*Task goal*. For each line below that includes the string "Anchors", show the whole line.

*Information shown*.

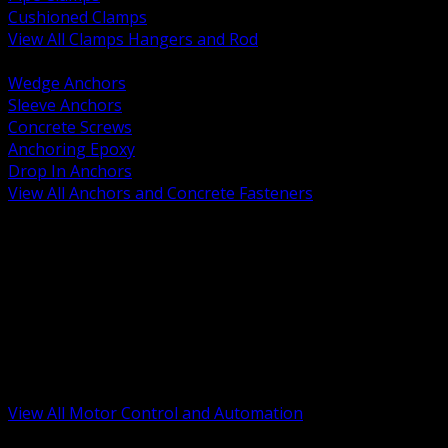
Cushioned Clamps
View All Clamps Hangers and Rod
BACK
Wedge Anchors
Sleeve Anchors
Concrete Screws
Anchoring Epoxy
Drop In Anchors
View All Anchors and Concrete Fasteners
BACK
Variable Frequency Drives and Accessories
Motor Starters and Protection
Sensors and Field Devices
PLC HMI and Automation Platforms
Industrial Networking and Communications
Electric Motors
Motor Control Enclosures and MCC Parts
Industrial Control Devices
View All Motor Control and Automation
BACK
* * *
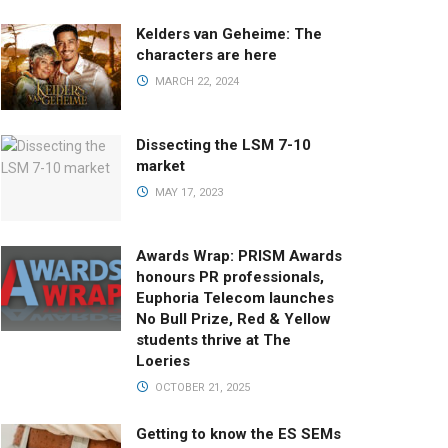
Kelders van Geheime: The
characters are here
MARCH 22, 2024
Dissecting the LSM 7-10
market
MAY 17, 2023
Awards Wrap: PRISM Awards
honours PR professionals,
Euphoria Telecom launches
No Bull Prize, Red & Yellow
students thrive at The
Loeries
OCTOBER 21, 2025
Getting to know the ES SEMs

*Solution for this task*.
Wedge Anchors
Sleeve Anchors
Drop In Anchors
View All Anchors and Concrete Fasteners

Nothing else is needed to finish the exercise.